While many people fully recover from COVID-19 after overcoming the infection, some are left with symptoms that continue to persist way after battling the disease. This phenomenon has been baffling scientists and medical experts for months. But key findings are starting to shed light on what could really be causing long COVID.

What Is Long COVID?

The Centers for Disease Control and Prevention (CDC) has described long COVID as a condition wherein the effects of a novel coronavirus infection last long term. In this case, symptoms of COVID-19 become chronic, and patients are left with no choice but to endure them months after their initial recovery.

Long COVID is believed to be likely in people with underlying conditions, as the virus can damage their lungs, heart, brain and other organs. What’s strange is that even healthy people can get down with post-COVID-19 syndrome months after infection, according to Mayo Clinic.

Common signs and symptoms found in long COVID patients include fatigue, shortness of breath, memory and concentration problems, chest pain, joint pain and headache. Others also suffer dizziness when standing, depression or anxiety and fever, among others.

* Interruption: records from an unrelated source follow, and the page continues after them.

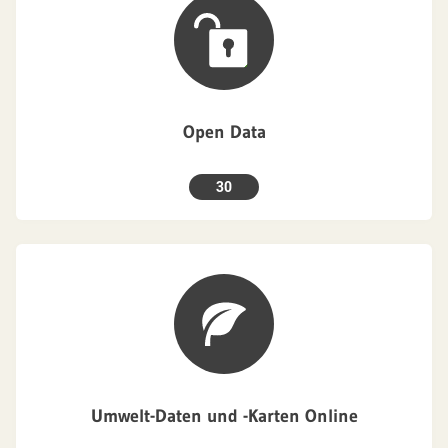
Open Data
30
Umwelt-Daten und -Karten Online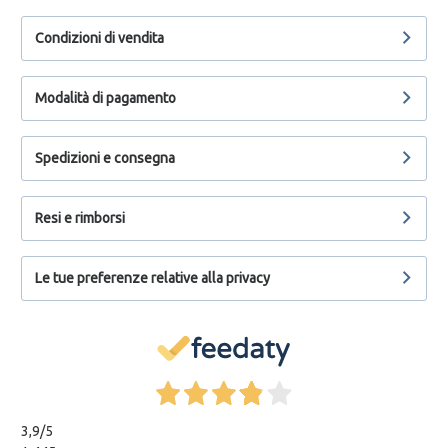
Condizioni di vendita
Modalità di pagamento
Spedizioni e consegna
Resi e rimborsi
Le tue preferenze relative alla privacy
3,9
/5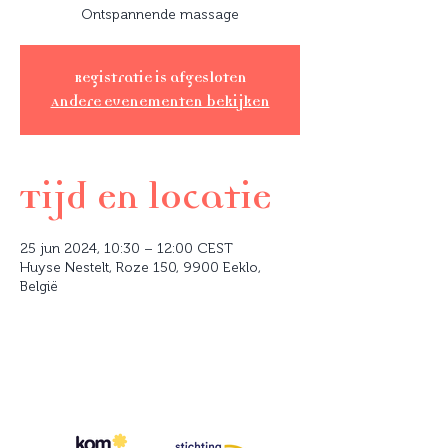
Ontspannende massage
Registratie is afgesloten
Andere evenementen bekijken
Tijd en locatie
25 jun 2024, 10:30 – 12:00 CEST
Huyse Nestelt, Roze 150, 9900 Eeklo,
België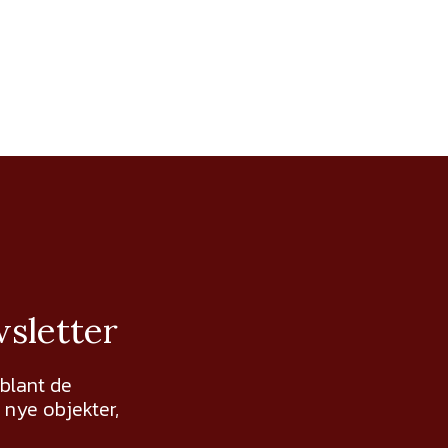
wsletter
 blant de
nye objekter,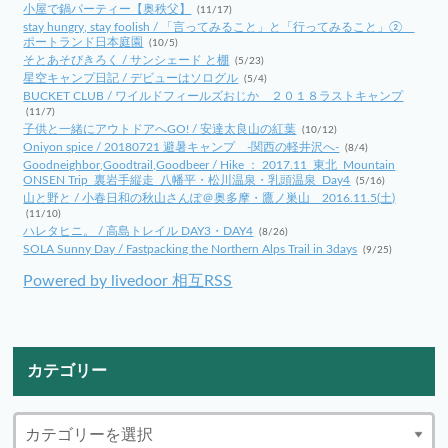
小屋で鍋パーティー【奥秩父】
(11/17)
stay hungry, stay foolish / 「言ってみること」と「行ってみること」②
ポートランド日本庭園
(10/5)
そとあそびきろく / サンシェード と棚
(5/23)
星空キャンプ日記 / デビューはソログル
(5/4)
BUCKET CLUB / ワイルドフィールズおじか ２０１８ラストキャンプ
(11/7)
子供と一緒にアウトドアへGO! / 安達太良山の紅葉
(10/12)
Oniyon spice / 20180721 避暑キャンプ -関西の軽井沢へ-
(8/4)
Goodneighbor,Goodtrail,Goodbeer / Hike ： 2017.11_東北_Mountain
ONSEN Trip_裏岩手縦走_八幡平・松川温泉・乳頭温泉_Day4
(5/16)
山と野と / 小春日和の秋山さんぽ＠奥多摩・鷹ノ巣山 2016.11.5(土)
(11/10)
ハレタヒニ。 / 高島トレイル DAY3・DAY4
(8/26)
SOLA Sunny Day / Fastpacking the Northern Alps Trail in 3days
(9/25)
Powered by livedoor 相互RSS
カテゴリー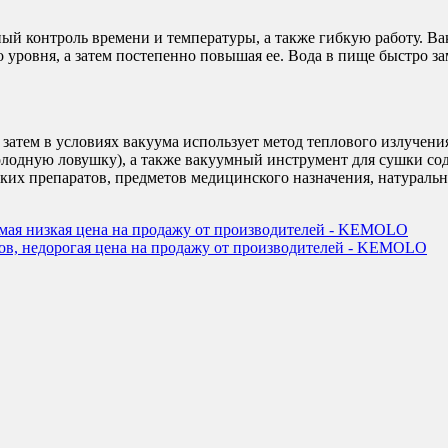
 контроль времени и температуры, а также гибкую работу. Вак
уровня, а затем постепенно повышая ее. Вода в пище быстро зам
затем в условиях вакуума использует метод теплового излучения
 (холодную ловушку), а также вакуумный инструмент для сушки 
их препаратов, предметов медицинского назначения, натуральны
мая низкая цена на продажу от производителей - KEMOLO
в, недорогая цена на продажу от производителей - KEMOLO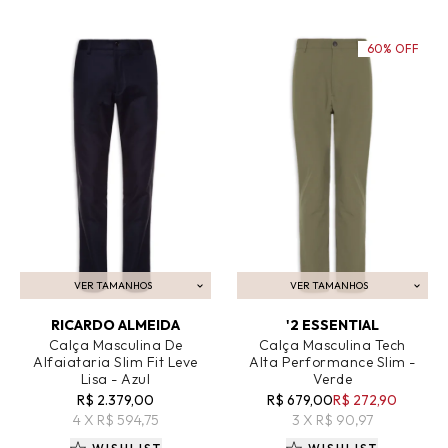
60% OFF
VER TAMANHOS
VER TAMANHOS
ADICIONAR AO CARRINHO
ADICIONAR AO CARRINHO
RICARDO ALMEIDA
'2 ESSENTIAL
Calça Masculina De
Calça Masculina Tech
Alfaiataria Slim Fit Leve
Alta Performance Slim -
Lisa - Azul
Verde
R$ 2.379,00
R$ 679,00
R$ 272,90
4 X R$ 594,75
3 X R$ 90,97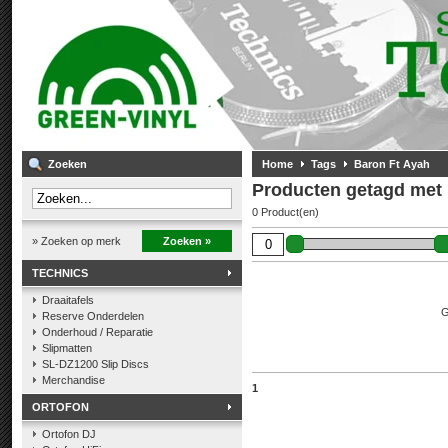
Zoeken
Home
Tags
Baron Ft Ayah
Producten getagd met 
0 Product(en)
» Zoeken op merk
Zoeken »
TECHNICS
Draaitafels
G
Reserve Onderdelen
Onderhoud / Reparatie
Slipmatten
SL-DZ1200 Slip Discs
Merchandise
1
ORTOFON
Ortofon DJ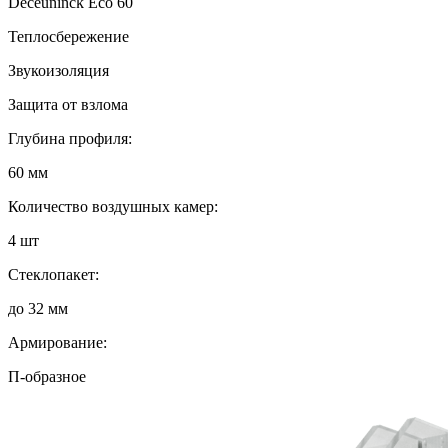
Deceuninck Eco 60
Теплосбережение
Звукоизоляция
Защита от взлома
Глубина профиля:
60 мм
Количество воздушных камер:
4 шт
Стеклопакет:
до 32 мм
Армирование:
П-образное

Potential Causes Of Long COVID Symptoms

Though there is still no hard evidence on what is causing long COVID, there are clues pointing to autoantibodies, cytokines and immune cells as the ones possibly responsible for the lingering symptoms.

Back in September, a breakthrough study found that 1 in 5 hospitalized COVID-19 patients developed self-attacking antibodies. Researchers at the time noted that the autoantibody levels in the patients were similar to what’s seen in people with autoimmune disease.

This week, Yale University’s Professor of Immunobiology Akiko Iwasaki told NPR that they were able to spot unusual levels of cytokines in long haulers. Cytokines are proteins that serve as chemical messengers.

“We are finding elevated cytokines in long-COVID patients and we're trying to decode what those cytokines mean. We're also seeing some distinct autoantibody reactivity and are trying to find out what those antibodies are doing and whether they are causing harm,” Iwasaki was quoted as saying.

University of California, San Francisco’s Dr. Steven Deeks, who conducted a similar study, shared that they found elevated levels of the cytokine interleukin-6 in long COVID patients. Deeks said that this could mean the acute COVID-19 infection led to an inflammatory state that caused the symptoms to linger in some people.

Another study discovered that the immune system cells called T-cells display unusual behavior in long haulers, suggesting that SARS-CoV-2 could just be hiding somewhere in the bodies of chronic sufferers after their initial recovery.

Implications Of The Findings

Although the studies did not really determine the main cause of long COVID, their findings could help medical experts deal with long COVID cases. For the researchers, their findings reinforce the use of some methods when treating chronic COVID-19 patients.

For instance, certain antiviral drugs can be used to deal with a possibly hiding virus. Another is the use of certain drugs to calm down the aggressiveness of the immune system following an infection. Last would be the administration of the vaccine, which has already been reported to have a positive effect on some long haulers.

There is no denying that more research is needed to fully understand chronic COVID-19. Nevertheless, the recent discoveries are just as important, since they tell us that we are on the right track to finding a solution to the problem.